A grammar is a a set of rules for recursively describing the structure of string. They exist as a method to represent languages.

Where Regular languages may be expressed via a Regular expressions, there are also some languages that may not be expressed in that form, such as \(a^nb^n\). Context free grammar (CFG) enables the expression of these.

Context-free languages are a superset of regular languages.

A context free grammar is defined by the 4-tuple \[ \langle V, \Sigma, R, S \rangle \]where \[ \begin{align} V &: \text{variables - finite set of symbols} \\ \Sigma &: \text{terminals - finite set of letters; disjoint from } V \\ R &: \text{rules - finite set of mappings} \\ S &: \text{start variable - member of } V \end{align} \]

For example, given the following grammar \[ \begin{align} S &\rightarrow bSa \\ S &\rightarrow ba \end{align} \] This contains \(V=\{S\}\), \(\Sigma=\{a,b\}\), two rules as shown and a start variable \(S\).

Symbol | Common Use |
---|---|

\(a\), \(b\), … (low order lowercase letters) | Terminals |

\(A\), \(B\), … (low order uppercase letters) | Variables |

\(w\), \(z\), … (high order lowercase letters) | Strings of terminals |

\(X\), \(Y\), … (high order uppercase letters) | Either terminals or variables |

\(\alpha\), \(\beta\), … (lower case Greek letters) | Strings of terminals and/or variables |

- Begin with the start symbol and seed the output with it’s rule.
- Find a variable and replace it based on it’s associated rule.
- Repeat step 2 until no variables are left.

A *derivation* is a sequence of substitutions that leads to a generated string.

If there is a derivation from \(u\) to \(v\) this is stated as \(u\) derives \(v\) within some grammar \(G\), symbolically this may appear as \[ u \underset{G}{\overset{*}{\Rightarrow }} v \]

If generation occurs by always replacing the leftmost variable in a string, the resulting derivation is termed a *leftmost derivation*. This is mirrored for a rightmost replacement.

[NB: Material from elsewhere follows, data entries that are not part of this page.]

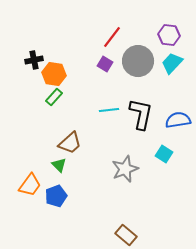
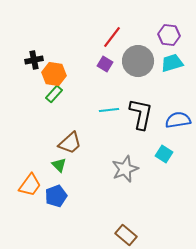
cyan trapezoid: rotated 30 degrees clockwise
green rectangle: moved 3 px up
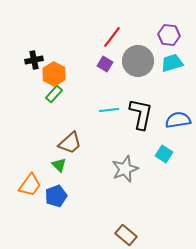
orange hexagon: rotated 20 degrees clockwise
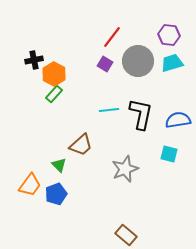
brown trapezoid: moved 11 px right, 2 px down
cyan square: moved 5 px right; rotated 18 degrees counterclockwise
blue pentagon: moved 2 px up
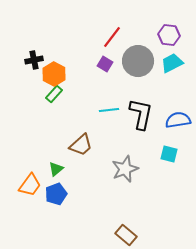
cyan trapezoid: rotated 10 degrees counterclockwise
green triangle: moved 3 px left, 4 px down; rotated 35 degrees clockwise
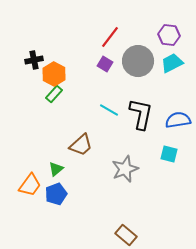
red line: moved 2 px left
cyan line: rotated 36 degrees clockwise
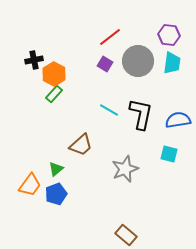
red line: rotated 15 degrees clockwise
cyan trapezoid: rotated 125 degrees clockwise
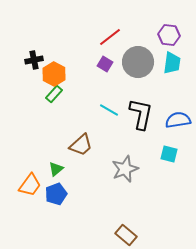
gray circle: moved 1 px down
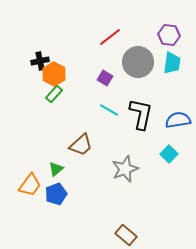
black cross: moved 6 px right, 1 px down
purple square: moved 14 px down
cyan square: rotated 30 degrees clockwise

Every string in in a CFG has at least on leftmost and at least one rightmost derivation.

Given a grammar \(G = \langle V, \Sigma, R, S \rangle\) then we may express the language is defines as \[ \mathcal L (G) = \{ w \in \Sigma^* | S \underset{G}{\overset{*}{\Rightarrow }} w \} \] That is, the language \(\mathcal L(G)\) is the set of all strings that may be formed by the terminals where each may be derived from the grammar’s start variable.

Any step in a derivation will yield a combination of terminals and/or variables. Each of these are termed a *sentential form*.

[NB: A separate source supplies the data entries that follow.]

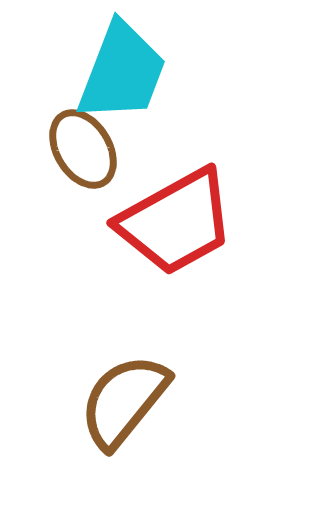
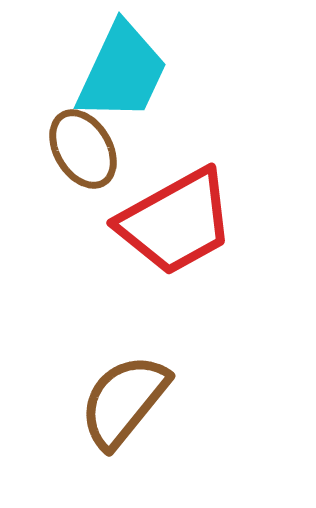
cyan trapezoid: rotated 4 degrees clockwise
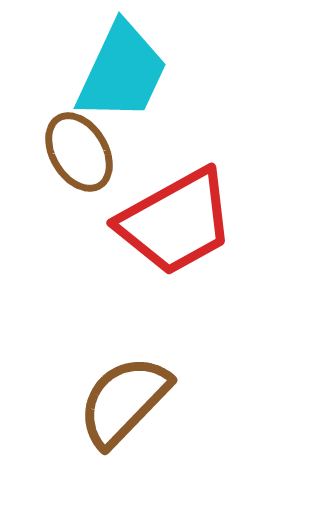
brown ellipse: moved 4 px left, 3 px down
brown semicircle: rotated 5 degrees clockwise
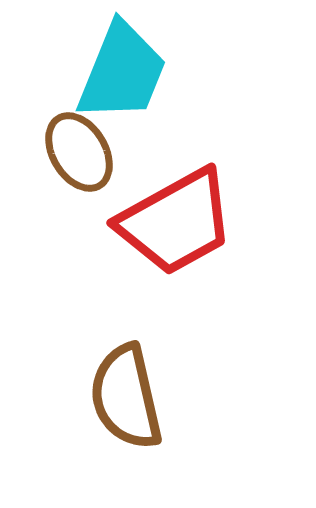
cyan trapezoid: rotated 3 degrees counterclockwise
brown semicircle: moved 2 px right, 4 px up; rotated 57 degrees counterclockwise
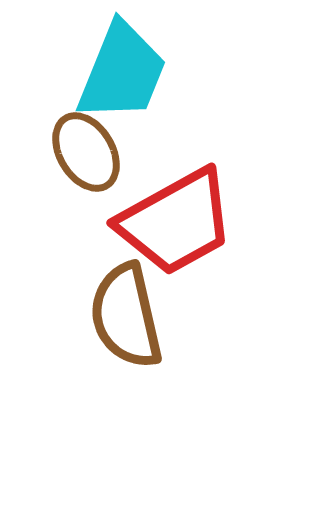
brown ellipse: moved 7 px right
brown semicircle: moved 81 px up
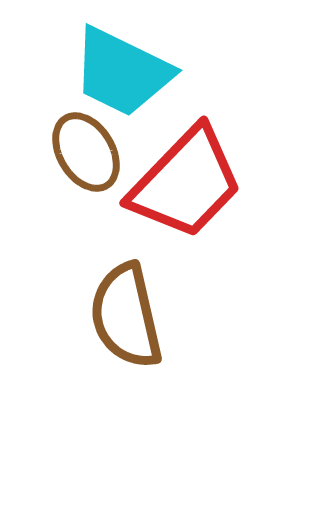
cyan trapezoid: rotated 94 degrees clockwise
red trapezoid: moved 10 px right, 39 px up; rotated 17 degrees counterclockwise
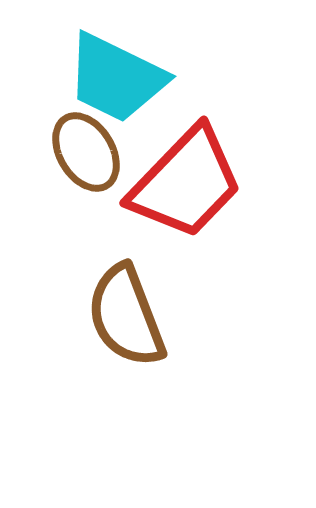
cyan trapezoid: moved 6 px left, 6 px down
brown semicircle: rotated 8 degrees counterclockwise
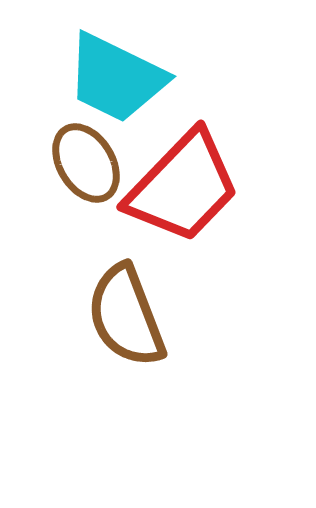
brown ellipse: moved 11 px down
red trapezoid: moved 3 px left, 4 px down
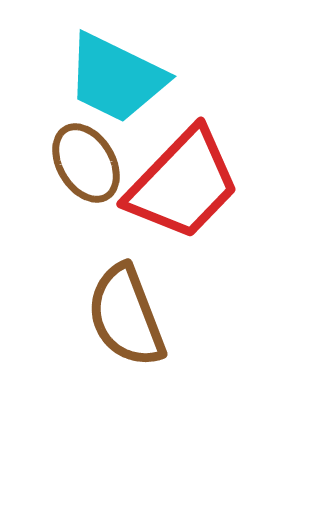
red trapezoid: moved 3 px up
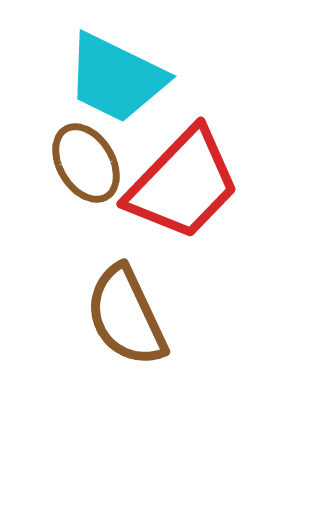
brown semicircle: rotated 4 degrees counterclockwise
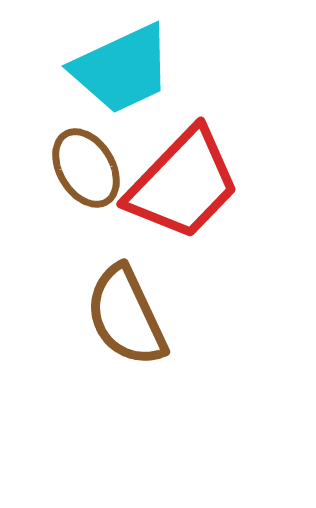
cyan trapezoid: moved 6 px right, 9 px up; rotated 51 degrees counterclockwise
brown ellipse: moved 5 px down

A *parse tree* is a tree that shows the structure of a derivation. Internal notes are labeled by variables, and leaves hold terminals or \(\epsilon\). Each internal node represents a production rule where the head of the rule is the label of the node and the labels of it’s children (ordered left to right) for the body of the rule.

If a terminal string may be reached by more than one parse tree, this represents an *ambiguous grammar*. This will also appear as there being more than one leftmost or rightmost derivation. Some languages may support the restructuring of the grammar to remove ambiguity, whereas others are inherently ambiguous.